Thursday, October 15, 2009

Differences between varchar and nvarchar in SQL Server

The broad range of data types in SQL Server can sometimes throw people through a loop, especially when the data types seem to be highly interchangeable. Two in particular that constantly spark questions are VARCHAR and NVARCHAR: what's the difference between the two, and how important is the difference?

VARCHAR is an abbreviation for variable-length character string. It's a string of text characters that can be as large as the page size for the database table holding the column in question. The size for a table page is 8,196 bytes, and no one row in a table can be more than 8,060 characters. This in turn limits the maximum size of a VARCHAR to 8,000 bytes.

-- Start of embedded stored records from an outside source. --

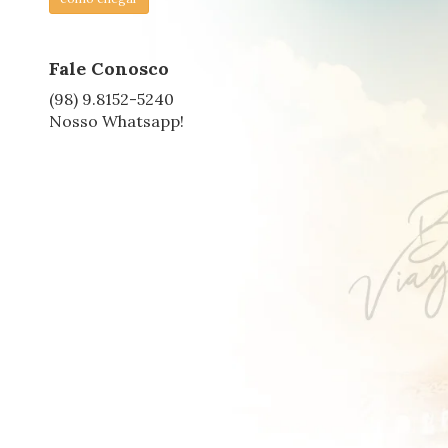
Fale Conosco
(98) 9.8152-5240
Nosso Whatsapp!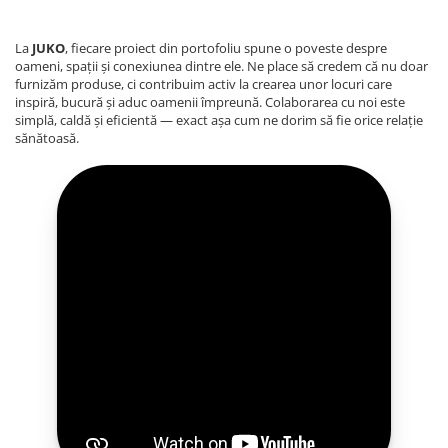
La
JUKO
, fiecare proiect din portofoliu spune o poveste despre
oameni, spații și conexiunea dintre ele. Ne place să credem că nu doar
furnizăm produse, ci contribuim activ la crearea unor locuri care
inspiră, bucură și aduc oamenii împreună. Colaborarea cu noi este
simplă, caldă și eficientă — exact așa cum ne dorim să fie orice relație
sănătoasă.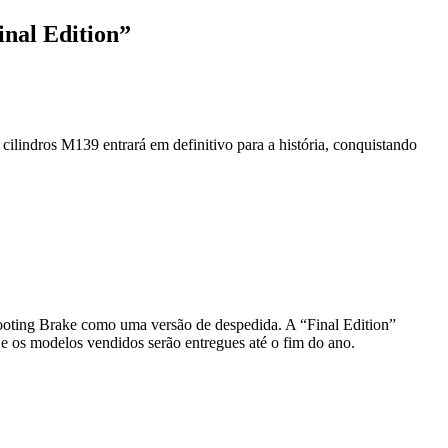
nal Edition”
indros M139 entrará em definitivo para a história, conquistando
ing Brake como uma versão de despedida. A “Final Edition”
 os modelos vendidos serão entregues até o fim do ano.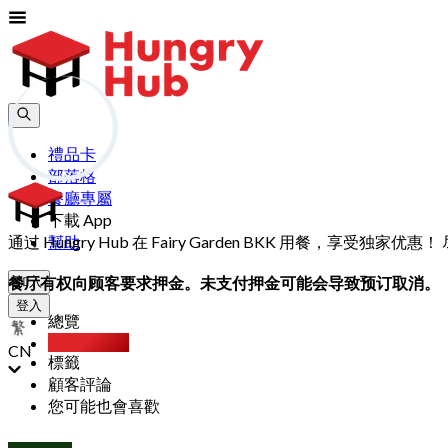
禮品卡
部落格
餐廳專屬
下載 App
通过 Hungry Hub 在 Fairy Garden BKK 用餐，
幫助
餐厅有权向顾客要求押金。未支付押金可能会导致预订取消。
加入
登入
總覽
Party Pack
CN
標籤
顧客評論
您可能也會喜歡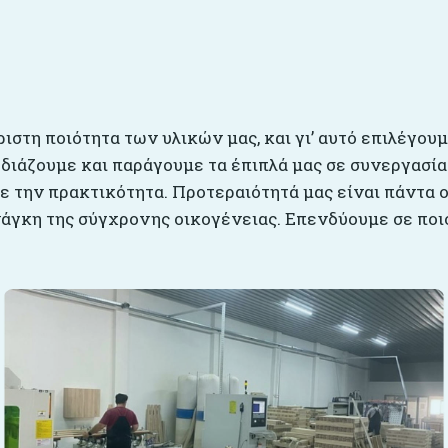
ριστη ποιότητα των υλικών μας, και γι’ αυτό επιλέγου
εδιάζουμε και παράγουμε τα έπιπλά μας σε συνεργασία
 την πρακτικότητα. Προτεραιότητά μας είναι πάντα ο
άγκη της σύγχρονης οικογένειας. Επενδύουμε σε ποιό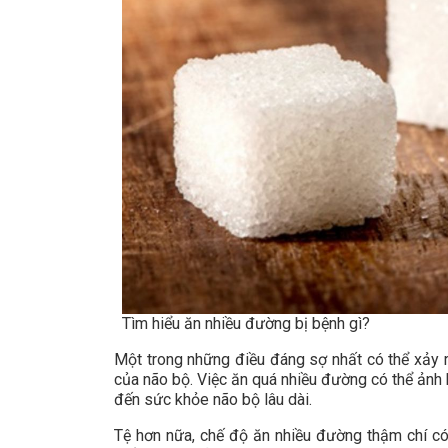
Tìm hiểu ăn nhiều đường bị bệnh gì?
Một trong những điều đáng sợ nhất có thể xảy ra
của não bộ. Việc ăn quá nhiều đường có thể ảnh
đến sức khỏe não bộ lâu dài.
Tệ hơn nữa, chế độ ăn nhiều đường thậm chí có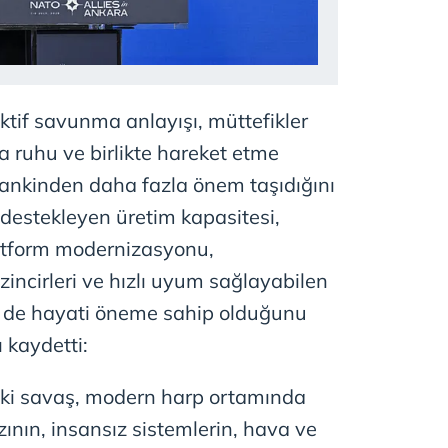
 çerezlerle ilgili bilgi almak için lütfen
tıklayınız
.
tif savunma anlayışı, müttefikler
 ruhu ve birlikte hareket etme
mankinden daha fazla önem taşıdığını
ı destekleyen üretim kapasitesi,
tform modernizasyonu,
 zincirleri ve hızlı uyum sağlayabilen
n de hayati öneme sahip olduğunu
ı kaydetti:
aki savaş, modern harp ortamında
nın, insansız sistemlerin, hava ve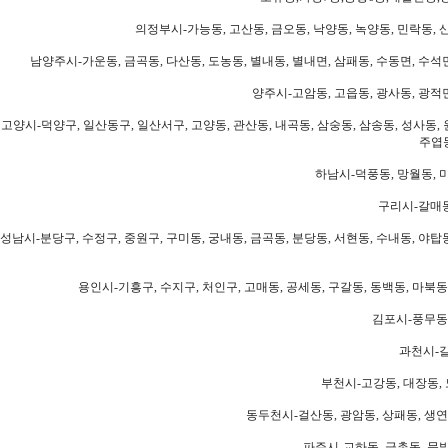
의정부시-가능동, 고산동, 금오동, 낙양동, 녹양동, 민락동, 산
남양주시-가운동, 금곡동, 다산동, 도농동, 별내동, 별내면, 삼패동, 수동면, 수석면
양주시-고암동, 고읍동, 광사동, 광적면
고양시-덕양구, 일산동구, 일산서구, 고양동, 관산동, 내곡동, 삼숭동, 삼송동, 성사동, 
주엽동
하남시-덕풍동, 망월동, 미
구리시-갈매동
성남시-분당구, 수정구, 중원구, 구미동, 궁내동, 금곡동, 분당동, 서현동, 수내동, 야탑동
용인시-기흥구, 수지구, 처인구, 고매동, 공세동, 구갈동, 동백동, 마북동
김포시-풍무동,
과천시-갈
부천시-고강동, 대장동, 
동두천시-걸산동, 광암동, 상패동, 생연동
파주시-교하동, 금촌동, 문발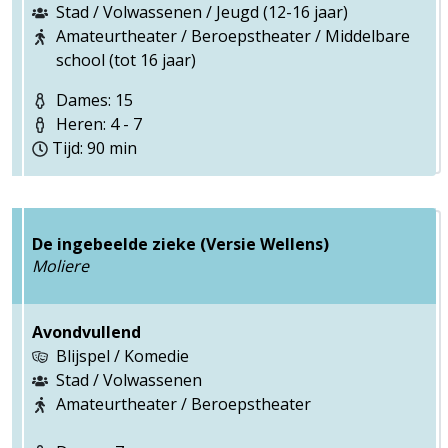
Stad / Volwassenen / Jeugd (12-16 jaar)
Amateurtheater / Beroepstheater / Middelbare
school (tot 16 jaar)
Dames: 15
Heren: 4 - 7
Tijd: 90 min
De ingebeelde zieke (Versie Wellens)
Moliere
Avondvullend
Blijspel / Komedie
Stad / Volwassenen
Amateurtheater / Beroepstheater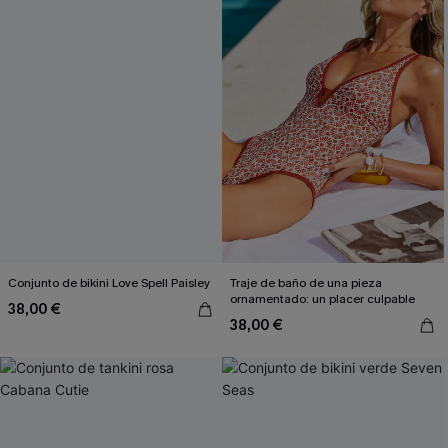
Conjunto de bikini Love Spell Paisley
Traje de baño de una pieza
ornamentado: un placer culpable
38,00 €
38,00 €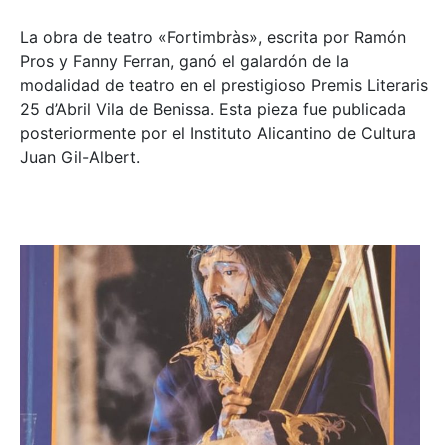
La obra de teatro «
Fortimbràs»
, escrita por Ramón
Pros y Fanny Ferran, ganó el galardón de la
modalidad de teatro en el prestigioso
Premis Literaris
25 d’Abril Vila de Benissa
. Esta pieza fue publicada
posteriormente por el Instituto Alicantino de Cultura
Juan Gil-Albert.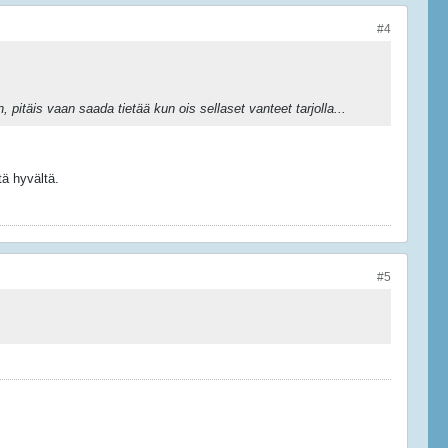
#4
täis vaan saada tietää kun ois sellaset vanteet tarjolla...
ä hyvältä.
#5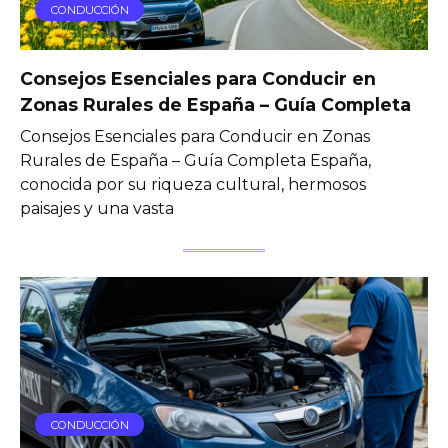
CONDUCCIÓN
Consejos Esenciales para Conducir en
Zonas Rurales de España – Guía Completa
Consejos Esenciales para Conducir en Zonas
Rurales de España – Guía Completa España,
conocida por su riqueza cultural, hermosos
paisajes y una vasta
CONDUCCIÓN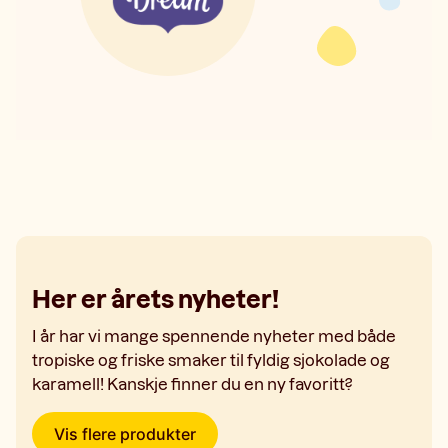
Her er årets nyheter!
I år har vi mange spennende nyheter med både
tropiske og friske smaker til fyldig sjokolade og
karamell! Kanskje finner du en ny favoritt?
Vis flere produkter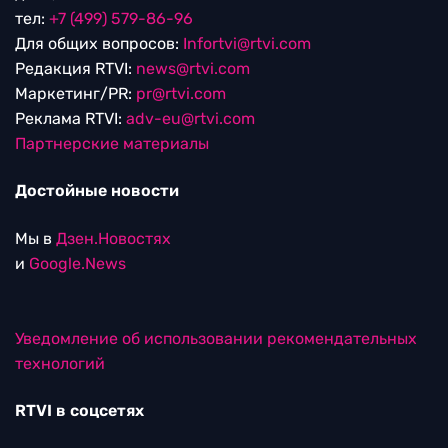
тел:
+7 (499) 579-86-96
Для общих вопросов:
Infortvi@rtvi.com
Редакция RTVI:
news@rtvi.com
Маркетинг/PR:
pr@rtvi.com
Реклама RTVI:
adv-eu@rtvi.com
Партнерские материалы
Достойные новости
Мы в
Дзен.Новостях
и
Google.News
Уведомление об использовании рекомендательных
технологий
RTVI в соцсетях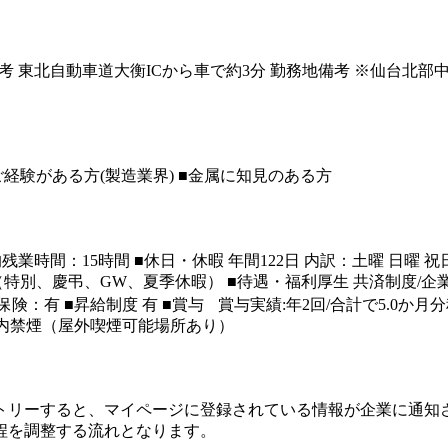
■備考 東北自動車道大衡ICから車で約3分 勤務地備考 ※仙台
経験がある方(製造業界) ■金属に知見のある方
平均残業時間：15時間 ■休日・休暇 年間122日 内訳：土曜 日
他（特別、慶弔、GW、夏季休暇） ■待遇・福利厚生 共済制度/企
険：有 ■昇給制度 有 ■賞与 賞与実績:年2回/合計で5.0か月
地内禁煙（屋外喫煙可能場所あり）
トリーすると、マイページに登録されている情報が企業に通知
程を調整する流れとなります。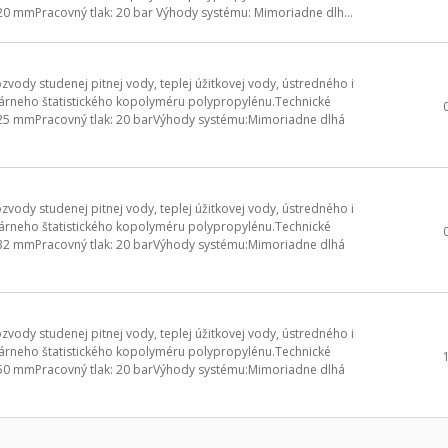
20 mmPracovný tlak: 20 bar Výhody systému: Mimoriadne dlh...
vody studenej pitnej vody, teplej úžitkovej vody, ústredného i
rneho štatistického kopolyméru polypropylénu.Technické
 25 mmPracovný tlak: 20 barVýhody systému:Mimoriadne dlhá
vody studenej pitnej vody, teplej úžitkovej vody, ústredného i
rneho štatistického kopolyméru polypropylénu.Technické
 32 mmPracovný tlak: 20 barVýhody systému:Mimoriadne dlhá
vody studenej pitnej vody, teplej úžitkovej vody, ústredného i
rneho štatistického kopolyméru polypropylénu.Technické
 50 mmPracovný tlak: 20 barVýhody systému:Mimoriadne dlhá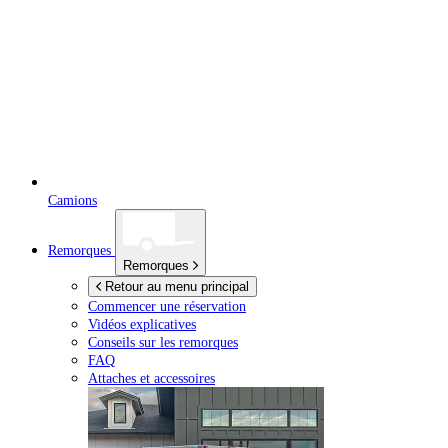
Camions
Remorques
Remorques
Retour au menu principal
Commencer une réservation
Vidéos explicatives
Conseils sur les remorques
FAQ
Attaches et accessoires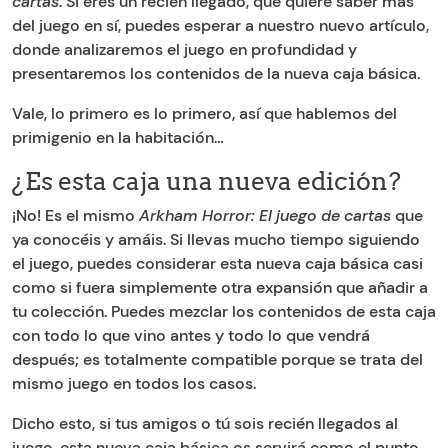
cartas
. Si eres un recién llegado, que quiere saber más
del juego en sí, puedes esperar a nuestro nuevo artículo,
donde analizaremos el juego en profundidad y
presentaremos los contenidos de la nueva caja básica.
Vale, lo primero es lo primero, así que hablemos del
primigenio en la habitación…
¿Es esta caja una nueva edición?
¡No! Es el mismo
Arkham Horror: El juego de cartas
que
ya conocéis y amáis. Si llevas mucho tiempo siguiendo
el juego, puedes considerar esta nueva caja básica casi
como si fuera simplemente otra expansión que añadir a
tu colección. Puedes mezclar los contenidos de esta caja
con todo lo que vino antes y todo lo que vendrá
después; es totalmente compatible porque se trata del
mismo juego en todos los casos.
Dicho esto, si tus amigos o tú sois recién llegados al
juego, esta nueva caja básica os servirá como el punto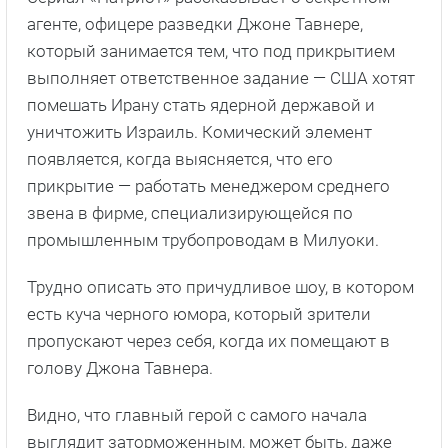
агенте, офицере разведки Джоне Тавнере,
который занимается тем, что под прикрытием
выполняет ответственное задание — США хотят
помешать Ирану стать ядерной державой и
уничтожить Израиль. Комический элемент
появляется, когда выясняется, что его
прикрытие — работать менеджером среднего
звена в фирме, специализирующейся по
промышленным трубопроводам в Милуоки.
Трудно описать это причудливое шоу, в котором
есть куча черного юмора, который зрители
пропускают через себя, когда их помещают в
голову Джона Тавнера.
Видно, что главный герой с самого начала
выглядит заторможенным, может быть, даже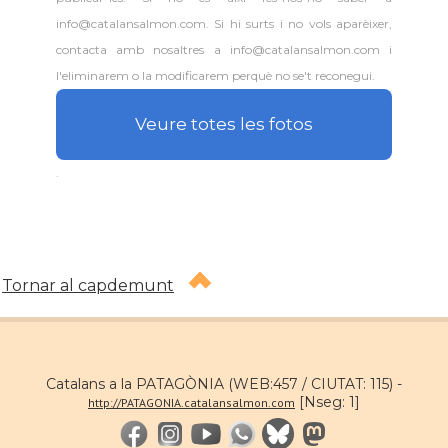
info@catalansalmon.com. Si hi surts i no vols aparèixer,
contacta amb nosaltres a info@catalansalmon.com i
l'eliminarem o la modificarem perquè no se't reconegui.
Veure totes les fotos
.
Tornar al capdemunt
Catalans a la PATAGÒNIA (WEB:457 / CIUTAT: 115) -
[Nseg: 1]
http://PATAGONIA.catalansalmon.com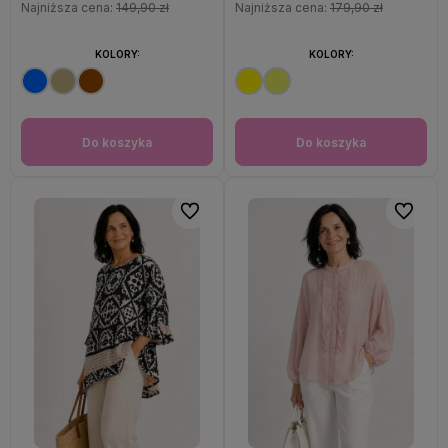
Najniższa cena:
149,90 zł
Najniższa cena:
179,90 zł
KOLORY:
KOLORY:
Do koszyka
Do koszyka
Do ulubionych
Do ulubi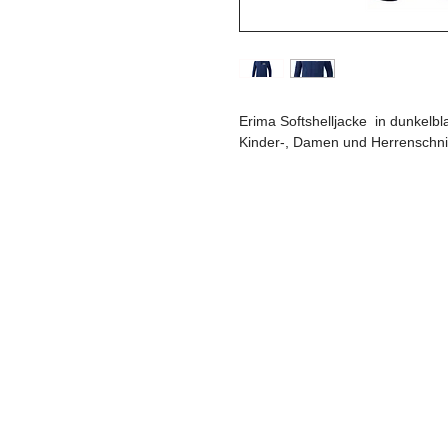
Erima Softshelljacke in dunkelb
Kinder-, Damen und Herrenschni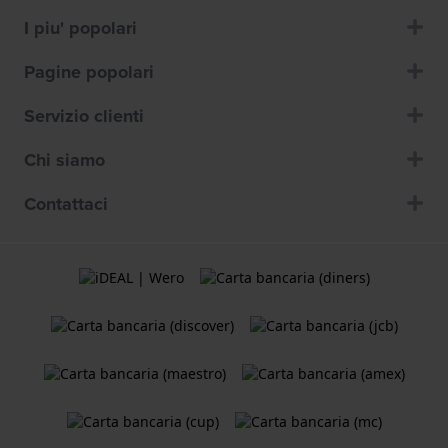
I piu' popolari
Pagine popolari
Servizio clienti
Chi siamo
Contattaci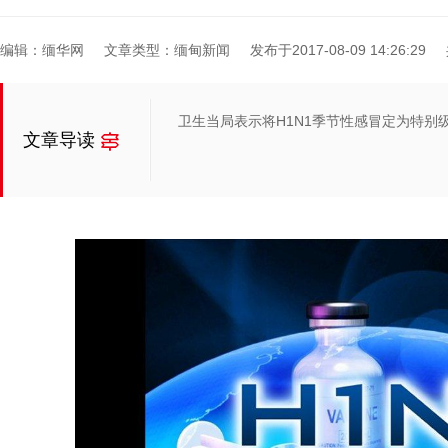
编辑：缅华网
文章类型：缅甸新闻
发布于2017-08-09 14:26:29
卫生当局表示将H1N1季节性感冒定为特别
文章导读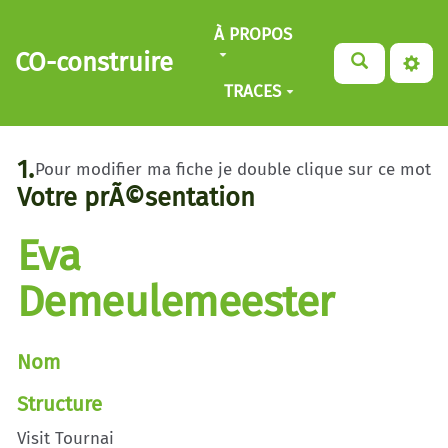
Aller au contenu principal
À PROPOS
CO-construire
TRACES
1.
Pour modifier ma fiche je double clique sur ce mot
Votre prÃ©sentation
Eva
Demeulemeester
Nom
Structure
Visit Tournai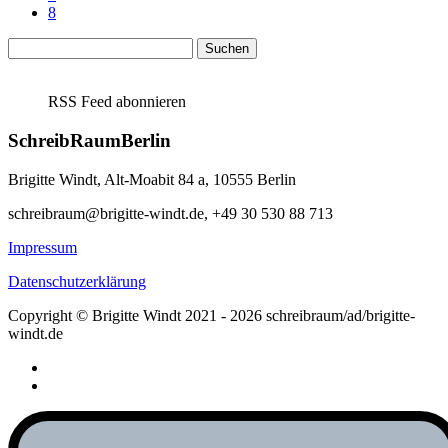
8
Suchen
nach:
RSS Feed abonnieren
SchreibRaumBerlin
Brigitte Windt, Alt-Moabit 84 a, 10555 Berlin
schreibraum@brigitte-windt.de, +49 30 530 88 713
Impressum
Datenschutzerklärung
Copyright © Brigitte Windt 2021 - 2026 schreibraum/ad/brigitte-
windt.de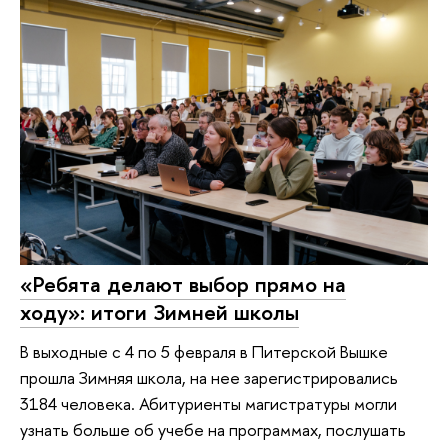
«Ребята делают выбор прямо на
ходу»: итоги Зимней школы
В выходные с 4 по 5 февраля в Питерской Вышке
прошла Зимняя школа, на нее зарегистрировались
3184 человека. Абитуриенты магистратуры могли
узнать больше об учебе на программах, послушать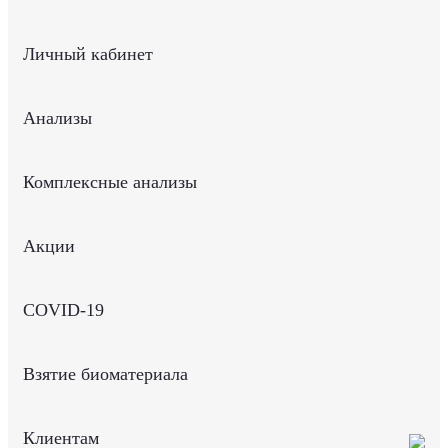
Личный кабинет
Анализы
Комплексные анализы
Акции
COVID-19
Взятие биоматериала
Клиентам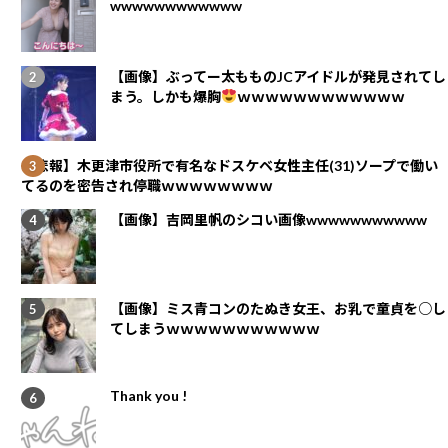
wwwwwwwwwwww
【画像】ぶってー太もものJCアイドルが発見されてし
まう。しかも爆胸
ｗｗｗｗｗｗｗｗｗｗｗｗ
【悲報】木更津市役所で有名なドスケベ女性主任(31)ソープで働い
てるのを密告され停職ｗｗｗｗｗｗｗｗ
【画像】吉岡里帆のシコい画像wwwwwwwwwww
【画像】ミス青コンのたぬき女王、お乳で童貞を○し
てしまうｗｗｗｗｗｗｗｗｗｗｗ
Thank you !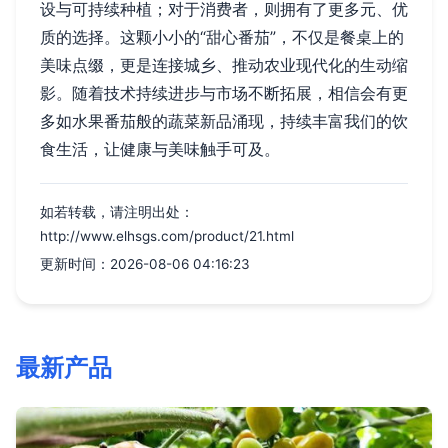
设与可持续种植；对于消费者，则拥有了更多元、优
质的选择。这颗小小的“甜心番茄”，不仅是餐桌上的
美味点缀，更是连接城乡、推动农业现代化的生动缩
影。随着技术持续进步与市场不断拓展，相信会有更
多如水果番茄般的蔬菜新品涌现，持续丰富我们的饮
食生活，让健康与美味触手可及。
如若转载，请注明出处：
http://www.elhsgs.com/product/21.html
更新时间：2026-08-06 04:16:23
最新产品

The "N" in NVARCHAR means uNicode. Essentially, NVARCHAR is nothing more than a VARCHAR that supports two-byte characters. The most common use for this sort of thing is to store character data that is a mixture of English and non-English symbols — in my case, English and Japanese.

The key difference between the two data types is how they're stored. VARCHAR is stored as regular 8-bit data. But NVARCHAR strings are stored in the database as UTF-16 — 16 bits or two bytes per character, all the time — and converted to whatever codepage is being used by the database connection on output (typically UTF-8). That said, NVARCHAR strings have the same length restrictions as their VARCHAR cousins — 8,000 bytes. However, since NVARCHARs use two bytes for each character, that means a given NVARCHAR can only hold 4,000 characters (not bytes) maximum. So, the amount of storage needed for NVARCHAR entities is going to be twice whatever you'd allocate for a plain old VARCHAR.

Because of this, some people may not want to use NVARCHAR universally, and may want to fall back on VARCHAR — which takes up less space per row — whenever possible.